A - Le contrôleur salarié
Les salariés participent au déroulement des
procédures de traitement des crises économiques (redressement
judiciaire et liquidation des biens) de l'entreprise à travers leurs
représentants que sont les contrôleurs. Ces contrôleurs sont
des organes non judiciaires à part entière de la
procédure. D'après l'article 48 de l'AUPCAP, « À
toute époque de la procédure de redressement judiciaire ou de
liquidation des biens, un (01) à cinq (05) contrôleurs peuvent
être désignés par le juge commissaire parmi les
créanciers non-salariés. (...). Lorsque le nombre de
salariés est supérieur à dix (10) au cours des six (06)

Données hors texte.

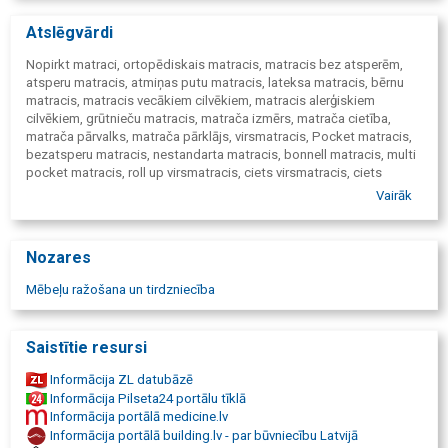
VIRSMATRAČI
Atslēgvārdi
Rol Up virsmatrači
Cietie virsmatrači
Nopirkt matraci, ortopēdiskais matracis, matracis bez atsperēm,
atsperu matracis, atmiņas putu matracis, lateksa matracis, bērnu
GULTAS
matracis, matracis vecākiem cilvēkiem, matracis alerģiskiem
Koka gultas
cilvēkiem, grūtnieču matracis, matrača izmērs, matrača cietība,
Mīkstās gultas
matrača pārvalks, matrača pārklājs, virsmatracis, Pocket matracis,
Bērnu gultas
bezatsperu matracis, nestandarta matracis, bonnell matracis, multi
Gulta + matracis
pocket matracis, roll up virsmatracis, ciets virsmatracis, ciets
Latvijā ražotas gultas
matracis, gultas,koka gultas, mīkstas gultas, bērnu gultas, dīvāni,
Vairāk
DĪVĀNI
segas, spilveni, aizsargpārklājs, gultas veļa, ūdensnecaurlaidīgis
palags, ortopēdiskais spilvens, kakla spilvens, miega piederumi,
Guļamie dīvāni
ekonomiskais matracis, premium matracis, nopirkt matraci Rīgā,
Izvelkamie krēsli
Nozares
matrači Latvija, Latvijā ražoti matrači, veselīgs miegs, bezmiegs,
MĀJAS TEKSTILS
muguras sāpes, ortopēdija, alerģijas, komforts, miega kvalitāte,
Mēbeļu ražošana un tirdzniecība
guļamistabas interjers, matrača piegāde, porolona matrači, matrači
Segas
internetā, divpusīgi matrači, matrači ar kokosu, kokosa matracis,
Spilveni
anatomiskais matracis, neatkarīgo atsperu bloks, matrači cenas,
Aizsargpārklāji
Saistītie resursi
matraču pasūtīšana, matraču izgatavošana, matraču tirdzniecība,
Matraču pārvalki
gultas un matrači, gultas matracis, matracis gultai, divguļamās
Gultas veļa
Informācija ZL datubāzē
gultas, vienguļamās gultas, dīvāni, gultas, dīvāngultas, matrači
Ūdensnecaurlaidīgie palagi
Informācija Pilseta24 portālu tīklā
gultām, matracis 160x200, matrači 160x200, matrači 80x200,
Informācija portālā medicine.lv
matracis 80x200, matrači 90x200, matracis 90x200, matracis
Informācija portālā building.lv - par būvniecību Latvijā
200x200, gultas pēc pasūtījuma, bērnu gultas ar matračiem, matrači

mois précédent la saisine de la juridiction compétente, le
syndic invite le comité d'entreprise ou, à défaut, les
délégués du personnel, à désigner un
salarié en qualité de contrôleur, dans un délai de
vingt (20) jours à compter de la décision d'ouverture
». La participation des salariés est donc actée par le
contrôleur-salarié. Il s'agit là d'une innovation par
rapport à l'AUPCAP de 1999 qui ne prévoyait pas la place d'un
salarié lambda comme contrôleur, et ceci dans le même esprit
que le code de commerce français157. Ce dernier n'excluait
pas qu'un salarié soit contrôleur mais à la condition qu'il
soit un créancier. « À la faveur de la réforme,
les salariés ont bénéficié de l'autonomisation de
leur statut de contrôleur. Ils ne sont plus
désignés contrôleurs en raison de leurs créances
mais en raison de leur qualité de salariés
»158.
Le contrôleur-salarié est un salarié
désigné au sein de l'entreprise atteignant le seuil
susmentionné par les institutions de représentation du personnel
s'il y'en a, ou élu par les collègues dans le cas contraire. La
personne ainsi désignée ou élue, est nommée en
cette qualité par le juge-commissaire. Quand l'entreprise n'atteint pas
le seuil exigé, le juge-commissaire est appelé à
désigner un de façon discrétionnaire. Aucune
précision n'est faite
157 Article L. 621-10 du C.ce. Français.
158 KOUAMO (D. R.), op. cit., p. 240.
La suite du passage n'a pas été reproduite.